Published: April 11, 2007

© 2007 Gerganov et al.
This is an Open Access article distributed under the terms of the Creative Commons Attribution License ( You are free: to Share – to copy, distribute and transmit the work, provided the original author and source are credited.



Objective: To determine the significance of preoperatively available clinical and radiological parameters for predicting early facial nerve function (FNF) after vestibular schwannoma (VS) surgery.

Methods: A retrospective study of 99 patients of VS operated consecutively by a single neurosurgeon, using the same technique, has been performed. The following data were collected for each patient: age at first symptom, age at surgery, interval between onset of clinical signs and symptoms to surgery, sex, clinical and neurological data including cranial nerve function and audiogram. FNF before surgery and 10-14d. following surgery was assessed according to the House-Brackmann Classification. The radiological parameters analysed included tumor size (Hannover Classification T1-T4b), volume, extension in relation to the internal auditory canal (IAC), width and length of the intrameatal tumor portion, tumor-fundus distance and dimensional changes of the IAC. Statistical analysis included parametric independent t-test and paired t-test, the nonparametric Kruskal-Wallis and Mann- Whitney U, Chi-square and Pearsons correlation tests.

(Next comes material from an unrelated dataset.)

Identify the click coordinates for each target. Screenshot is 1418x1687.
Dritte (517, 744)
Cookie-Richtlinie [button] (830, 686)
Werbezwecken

Results: The following clinical parameters correlated significantly with postoperative FNF deterioration: headache as an initial symptom, ataxia at presentation and preoperative FNF deficit. The following clinical parameters did not correlate significantly: age, sex, preoperative hearing level, trigeminal and caudal nerves nerve malfunction and hydrocephalus. Tumor extension and volume, as well as its growth in all directions had a significant correlation with facial nerve outcome (p<0.05), but anterior and/or caudal extensions had a more significant correlation than posterior and/or inferior extension (p<0.001). Polycyclic VS had a worse outcome compared to oval and round VS (p<0.05). Neither intrameatal length, intrameatal width nor tumor-fundus distance significantly influenced the outcome. The different angles and diameters of the IAC showed no significant correlation with FNF.

Conclusions: Numerous preoperatively available parameters may predict the early outcome of FNF following VS surgery. Especially tumor size, shape and extension pattern within the CP-angle show a significant statistical correlation.